Cholesterol-lowering drugs such as statins may reduce the risk of stroke in low-risk elderly patients, a French study suggests.

People who took statins or fibrates, another type of cholesterol-lowering medicine, were 34 percent less likely to have a stroke than those who didn't, researchers report.

"If confirmed, these results are compatible with the view of keeping elderly individuals on lipid-lowering drugs for longer periods of time," senior study author Christophe Tzourio, an epidemiology professor at the National Institute of Health and Medical Research and the University of Bordeaux in France, said by email.

Millions of people worldwide take statins to help reduce their blood levels of low-density lipoprotein, known as bad cholesterol because it builds up in blood vessels and can lead to atherosclerosis, clots and heart attacks.

Unless patients have damaged arteries, many doctors recommend against statin use for people over 75 because the benefits are less clear for the elderly and the pills have been linked to side effects including diabetes, cognitive impairment, and liver injury.

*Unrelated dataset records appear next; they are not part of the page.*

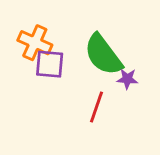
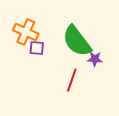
purple square: (50, 64) -> (37, 48), size x0.7

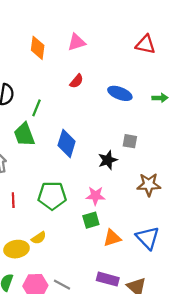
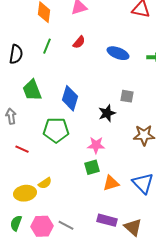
green line: (37, 108) -> (47, 46), moved
green pentagon: (52, 196) -> (56, 130), moved
red line: (13, 200) -> (22, 149), turned -64

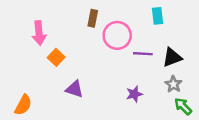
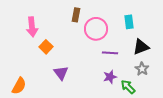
cyan rectangle: (157, 16) -> (129, 22), moved
purple line: (143, 54) -> (110, 53), moved
purple triangle: (74, 89) -> (61, 73), turned 35
green arrow: (183, 106) -> (128, 87), moved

Because statins are still widely used among the older patients, Tzourio and colleagues set out to see if they could shed light on the potential benefits of treatment later in life.

They analyzed data from interviews with 7,500 elderly residents of three French cities starting in 1999. At the start of the study, participants were at least 65 years old, with an average age of 74. They had no history of vascular disease or stroke.

About 27 percent of the people in the study took either statins or fibrates to lower cholesterol. These participants were more likely to be female, younger and less educated.

During an average follow up of about nine years, 292 people had a stroke and 440 experienced other cardiovascular events. Strokes were more common among men and participants who were older or had other risk factors such as diabetes, obesity or high blood pressure.

Taking cholesterol pills didn't lower the risk of vascular events or heart disease, but it did lower the odds of a stroke and death from all causes.

The study doesn't prove the pills prevent strokes, the researchers acknowledge in the British Medical Journal. Participants in the study were richer, better educated and followed healthier diets than the typical French person, the authors note.

It's possible that factors other than the drugs helped lower the risk of strokes, said Dr. Francine Welty, a cardiologist at Beth Israel Deaconess Medical Center and Harvard Medical School in Boston who wasn't involved in the study.

While the current study focused on healthier elderly people who had no prior strokes, it's possible that the findings might be similar for people who've already had at least one stroke, Welty said in an email. Previous research in younger adults has shown statins may prevent a repeat stroke, she said.

"I would expect a similar reduction in older adults because their risk for recurrent stroke may be even higher," said Welty. "However, until a randomized trial is done in older adults, we don't know for sure."